Problem: For this exercise, return all the data word for word, with images left out.

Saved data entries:
::::
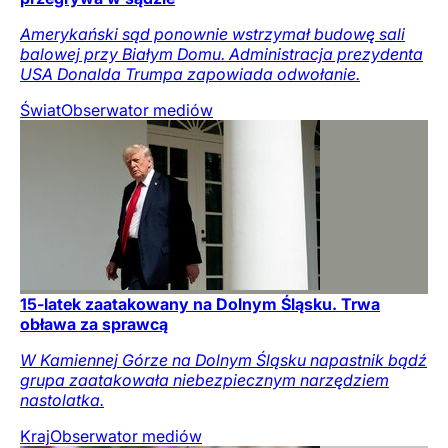
Amerykański sąd ponownie wstrzymał budowę sali
balowej przy Białym Domu. Administracja prezydenta
USA Donalda Trumpa zapowiada odwołanie.
Świat
Obserwator mediów
15-latek zaatakowany na Dolnym Śląsku. Trwa
obława za sprawcą
W Kamiennej Górze na Dolnym Śląsku napastnik bądź
grupa zaatakowała niebezpiecznym narzędziem
nastolatka.
Kraj
Obserwator mediów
::::
Result of this task:
Amerykański sąd ponownie wstrzymał budowę sali
balowej przy Białym Domu. Administracja prezydenta
USA Donalda Trumpa zapowiada odwołanie.
Świat
Obserwator mediów
15-latek zaatakowany na Dolnym Śląsku. Trwa
obława za sprawcą
W Kamiennej Górze na Dolnym Śląsku napastnik bądź
grupa zaatakowała niebezpiecznym narzędziem
nastolatka.
Kraj
Obserwator mediów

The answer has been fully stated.